**Task brief**
Return the lines below that contain the word "hãng".
......
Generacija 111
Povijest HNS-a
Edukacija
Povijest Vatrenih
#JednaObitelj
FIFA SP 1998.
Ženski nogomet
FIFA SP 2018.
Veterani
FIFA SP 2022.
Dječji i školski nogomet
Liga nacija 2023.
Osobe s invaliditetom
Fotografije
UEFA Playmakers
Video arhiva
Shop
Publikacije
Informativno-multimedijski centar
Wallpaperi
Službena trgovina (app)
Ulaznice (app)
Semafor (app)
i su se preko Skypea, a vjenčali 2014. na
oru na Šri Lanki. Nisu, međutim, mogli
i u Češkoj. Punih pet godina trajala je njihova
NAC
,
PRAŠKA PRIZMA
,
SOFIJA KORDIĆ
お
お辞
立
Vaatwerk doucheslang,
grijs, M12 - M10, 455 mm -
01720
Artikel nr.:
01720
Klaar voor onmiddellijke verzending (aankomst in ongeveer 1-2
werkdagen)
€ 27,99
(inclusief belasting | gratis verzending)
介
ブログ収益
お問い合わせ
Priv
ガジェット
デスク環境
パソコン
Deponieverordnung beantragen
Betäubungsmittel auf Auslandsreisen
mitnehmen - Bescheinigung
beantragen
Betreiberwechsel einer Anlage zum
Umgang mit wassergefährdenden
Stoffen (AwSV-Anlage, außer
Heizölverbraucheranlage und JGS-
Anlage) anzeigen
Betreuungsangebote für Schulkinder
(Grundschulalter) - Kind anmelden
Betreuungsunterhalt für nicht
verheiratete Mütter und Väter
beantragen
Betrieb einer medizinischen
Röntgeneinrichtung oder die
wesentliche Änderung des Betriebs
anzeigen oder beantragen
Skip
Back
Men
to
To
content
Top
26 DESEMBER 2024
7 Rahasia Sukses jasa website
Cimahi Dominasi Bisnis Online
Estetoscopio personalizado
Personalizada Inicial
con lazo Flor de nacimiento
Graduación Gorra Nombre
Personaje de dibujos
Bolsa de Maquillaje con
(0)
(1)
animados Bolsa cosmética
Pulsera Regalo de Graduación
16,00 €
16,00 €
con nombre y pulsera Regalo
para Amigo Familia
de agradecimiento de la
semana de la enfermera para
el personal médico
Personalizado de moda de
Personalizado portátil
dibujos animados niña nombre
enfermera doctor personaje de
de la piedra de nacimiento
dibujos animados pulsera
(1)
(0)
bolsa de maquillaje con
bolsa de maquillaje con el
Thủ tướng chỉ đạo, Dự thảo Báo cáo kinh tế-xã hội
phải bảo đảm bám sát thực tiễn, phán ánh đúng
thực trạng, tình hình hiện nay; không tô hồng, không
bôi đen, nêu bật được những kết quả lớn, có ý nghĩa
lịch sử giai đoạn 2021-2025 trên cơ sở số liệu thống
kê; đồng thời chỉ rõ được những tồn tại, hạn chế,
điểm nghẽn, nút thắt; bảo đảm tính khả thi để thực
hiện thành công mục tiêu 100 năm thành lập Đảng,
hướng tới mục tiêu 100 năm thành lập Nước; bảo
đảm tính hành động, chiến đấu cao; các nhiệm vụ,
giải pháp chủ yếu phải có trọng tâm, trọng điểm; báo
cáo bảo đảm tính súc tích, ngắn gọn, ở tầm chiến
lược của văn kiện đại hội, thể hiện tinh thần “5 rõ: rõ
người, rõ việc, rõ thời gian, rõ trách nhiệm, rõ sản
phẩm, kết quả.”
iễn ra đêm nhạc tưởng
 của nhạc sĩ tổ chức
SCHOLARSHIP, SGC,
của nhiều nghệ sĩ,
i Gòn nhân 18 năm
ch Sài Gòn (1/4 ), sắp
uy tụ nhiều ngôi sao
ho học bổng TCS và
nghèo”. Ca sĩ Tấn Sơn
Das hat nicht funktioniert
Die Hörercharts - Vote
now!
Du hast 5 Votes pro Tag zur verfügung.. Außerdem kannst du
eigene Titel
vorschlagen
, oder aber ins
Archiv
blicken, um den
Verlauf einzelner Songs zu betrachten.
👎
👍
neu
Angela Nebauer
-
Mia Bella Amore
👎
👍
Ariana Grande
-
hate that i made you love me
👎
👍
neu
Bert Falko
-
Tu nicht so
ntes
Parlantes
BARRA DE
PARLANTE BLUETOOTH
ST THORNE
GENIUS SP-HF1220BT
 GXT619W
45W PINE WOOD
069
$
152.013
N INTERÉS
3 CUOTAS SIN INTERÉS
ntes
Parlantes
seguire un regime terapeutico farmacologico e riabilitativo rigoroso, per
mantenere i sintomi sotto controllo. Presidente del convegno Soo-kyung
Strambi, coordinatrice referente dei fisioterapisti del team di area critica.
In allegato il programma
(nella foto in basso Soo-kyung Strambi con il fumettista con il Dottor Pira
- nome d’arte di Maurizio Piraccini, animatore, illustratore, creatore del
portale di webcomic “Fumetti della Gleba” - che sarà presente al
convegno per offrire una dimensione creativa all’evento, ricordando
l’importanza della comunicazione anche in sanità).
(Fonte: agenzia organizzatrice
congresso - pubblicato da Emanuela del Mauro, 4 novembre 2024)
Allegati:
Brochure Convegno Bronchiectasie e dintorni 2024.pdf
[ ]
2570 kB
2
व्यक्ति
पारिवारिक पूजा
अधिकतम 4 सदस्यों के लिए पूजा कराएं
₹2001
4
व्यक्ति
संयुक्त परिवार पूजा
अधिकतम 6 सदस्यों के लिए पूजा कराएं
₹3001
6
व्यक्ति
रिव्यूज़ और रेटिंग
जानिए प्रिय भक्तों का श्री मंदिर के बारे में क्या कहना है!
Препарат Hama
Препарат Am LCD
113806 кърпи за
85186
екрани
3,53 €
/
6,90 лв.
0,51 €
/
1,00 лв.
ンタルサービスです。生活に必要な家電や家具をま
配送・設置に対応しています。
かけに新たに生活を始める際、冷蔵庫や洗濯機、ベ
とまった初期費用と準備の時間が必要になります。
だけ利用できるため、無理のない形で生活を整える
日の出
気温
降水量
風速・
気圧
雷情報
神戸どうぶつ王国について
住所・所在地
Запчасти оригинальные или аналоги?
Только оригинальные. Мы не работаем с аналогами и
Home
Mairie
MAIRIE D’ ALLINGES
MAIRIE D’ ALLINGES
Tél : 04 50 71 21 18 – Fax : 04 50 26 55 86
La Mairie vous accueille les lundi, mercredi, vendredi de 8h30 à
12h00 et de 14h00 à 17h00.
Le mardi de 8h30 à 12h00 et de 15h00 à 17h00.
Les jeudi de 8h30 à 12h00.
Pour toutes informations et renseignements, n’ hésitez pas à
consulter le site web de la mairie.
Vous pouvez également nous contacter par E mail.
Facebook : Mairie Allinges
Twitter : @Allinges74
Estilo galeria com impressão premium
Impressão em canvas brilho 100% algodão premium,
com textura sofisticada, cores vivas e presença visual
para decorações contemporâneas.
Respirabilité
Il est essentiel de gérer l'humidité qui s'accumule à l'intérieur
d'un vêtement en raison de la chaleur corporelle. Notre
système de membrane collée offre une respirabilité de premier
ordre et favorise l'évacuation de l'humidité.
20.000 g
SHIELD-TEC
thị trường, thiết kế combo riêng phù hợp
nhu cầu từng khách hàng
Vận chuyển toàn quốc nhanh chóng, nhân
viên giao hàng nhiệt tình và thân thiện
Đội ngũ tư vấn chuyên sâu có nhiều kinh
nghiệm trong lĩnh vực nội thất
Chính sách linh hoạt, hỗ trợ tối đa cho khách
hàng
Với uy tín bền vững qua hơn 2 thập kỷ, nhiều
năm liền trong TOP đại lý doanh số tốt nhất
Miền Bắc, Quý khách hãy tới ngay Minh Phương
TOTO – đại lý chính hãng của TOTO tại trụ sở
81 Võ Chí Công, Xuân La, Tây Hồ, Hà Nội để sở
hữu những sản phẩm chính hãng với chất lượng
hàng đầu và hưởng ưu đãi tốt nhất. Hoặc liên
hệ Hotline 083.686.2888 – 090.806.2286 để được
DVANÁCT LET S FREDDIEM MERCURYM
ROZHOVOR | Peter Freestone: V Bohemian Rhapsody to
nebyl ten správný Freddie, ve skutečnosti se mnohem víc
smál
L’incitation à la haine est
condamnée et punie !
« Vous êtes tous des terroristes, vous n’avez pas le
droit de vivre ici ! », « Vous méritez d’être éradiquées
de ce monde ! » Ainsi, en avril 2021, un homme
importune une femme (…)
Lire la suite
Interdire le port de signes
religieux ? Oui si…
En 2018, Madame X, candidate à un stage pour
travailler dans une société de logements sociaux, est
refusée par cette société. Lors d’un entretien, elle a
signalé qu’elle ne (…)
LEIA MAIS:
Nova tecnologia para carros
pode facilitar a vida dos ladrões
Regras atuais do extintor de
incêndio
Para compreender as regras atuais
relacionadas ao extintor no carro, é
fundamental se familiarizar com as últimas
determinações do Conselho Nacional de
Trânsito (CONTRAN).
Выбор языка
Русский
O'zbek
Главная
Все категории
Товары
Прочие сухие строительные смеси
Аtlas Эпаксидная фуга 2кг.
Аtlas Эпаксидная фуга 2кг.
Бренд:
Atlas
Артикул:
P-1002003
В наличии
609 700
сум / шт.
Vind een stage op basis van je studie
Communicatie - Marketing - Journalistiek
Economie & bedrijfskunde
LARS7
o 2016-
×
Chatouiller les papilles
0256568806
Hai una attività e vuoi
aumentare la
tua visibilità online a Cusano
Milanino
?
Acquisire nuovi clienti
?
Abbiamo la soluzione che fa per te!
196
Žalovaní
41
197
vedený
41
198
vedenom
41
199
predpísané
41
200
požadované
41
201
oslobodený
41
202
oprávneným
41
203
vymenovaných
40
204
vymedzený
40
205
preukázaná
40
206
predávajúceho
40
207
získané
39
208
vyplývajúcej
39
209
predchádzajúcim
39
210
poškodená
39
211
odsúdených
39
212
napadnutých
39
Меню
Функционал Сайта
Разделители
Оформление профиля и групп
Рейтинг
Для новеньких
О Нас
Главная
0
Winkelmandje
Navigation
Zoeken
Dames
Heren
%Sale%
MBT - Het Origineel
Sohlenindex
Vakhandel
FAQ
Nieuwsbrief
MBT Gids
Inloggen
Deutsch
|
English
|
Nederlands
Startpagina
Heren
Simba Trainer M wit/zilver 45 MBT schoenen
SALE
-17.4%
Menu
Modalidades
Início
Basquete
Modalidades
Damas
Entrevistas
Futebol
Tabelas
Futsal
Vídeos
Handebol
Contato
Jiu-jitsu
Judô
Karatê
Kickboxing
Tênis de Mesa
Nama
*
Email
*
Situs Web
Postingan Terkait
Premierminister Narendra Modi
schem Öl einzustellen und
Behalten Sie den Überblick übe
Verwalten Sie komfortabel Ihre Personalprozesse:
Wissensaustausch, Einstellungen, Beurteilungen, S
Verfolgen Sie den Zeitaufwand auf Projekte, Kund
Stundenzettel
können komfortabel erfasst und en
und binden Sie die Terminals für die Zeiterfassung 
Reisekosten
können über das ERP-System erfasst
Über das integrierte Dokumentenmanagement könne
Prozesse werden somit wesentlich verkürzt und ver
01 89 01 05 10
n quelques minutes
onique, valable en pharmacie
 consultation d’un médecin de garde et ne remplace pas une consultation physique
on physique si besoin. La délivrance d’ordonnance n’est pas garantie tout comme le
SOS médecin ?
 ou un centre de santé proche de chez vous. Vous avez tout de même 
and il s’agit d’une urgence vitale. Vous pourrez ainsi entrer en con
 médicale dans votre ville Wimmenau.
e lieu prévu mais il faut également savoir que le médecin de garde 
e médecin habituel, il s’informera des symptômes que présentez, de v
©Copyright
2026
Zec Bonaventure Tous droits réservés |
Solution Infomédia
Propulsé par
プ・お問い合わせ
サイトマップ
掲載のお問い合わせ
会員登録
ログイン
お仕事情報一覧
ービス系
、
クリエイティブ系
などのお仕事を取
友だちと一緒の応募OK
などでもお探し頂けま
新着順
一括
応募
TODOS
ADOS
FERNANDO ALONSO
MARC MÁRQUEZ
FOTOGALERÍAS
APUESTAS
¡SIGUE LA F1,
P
......
**Final answer**
TOTO – đại lý chính hãng của TOTO tại trụ sở
hữu những sản phẩm chính hãng với chất lượng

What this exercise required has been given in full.